Transcribe only the lines of the listing below from the one holding "refletindo o compromisso com a" through the one holding "4 ler minutos", inclusive, without any change.
[[ MATERIAL PROVIDED, beginning ]]
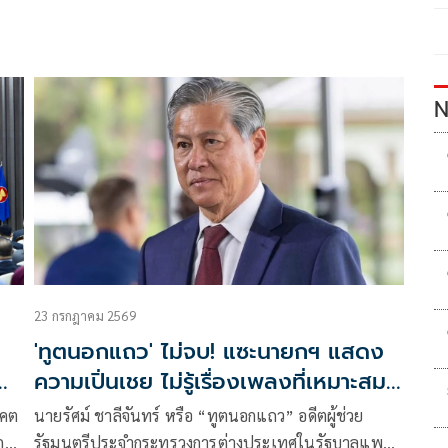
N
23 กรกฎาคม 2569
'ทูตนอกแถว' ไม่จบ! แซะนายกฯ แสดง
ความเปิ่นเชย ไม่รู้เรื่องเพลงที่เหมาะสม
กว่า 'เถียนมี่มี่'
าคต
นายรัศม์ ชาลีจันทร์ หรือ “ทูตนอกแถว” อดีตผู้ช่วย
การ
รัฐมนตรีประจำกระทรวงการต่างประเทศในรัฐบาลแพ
[[ MATERIAL PROVIDED, end ]]
[[ MATERIAL PROVIDED, beginning ]]
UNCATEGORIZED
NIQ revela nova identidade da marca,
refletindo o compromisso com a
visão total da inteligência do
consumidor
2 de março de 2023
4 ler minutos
[[ MATERIAL PROVIDED, end ]]
*RESPONSE AREA*
refletindo o compromisso com a
visão total da inteligência do
consumidor
2 de março de 2023
4 ler minutos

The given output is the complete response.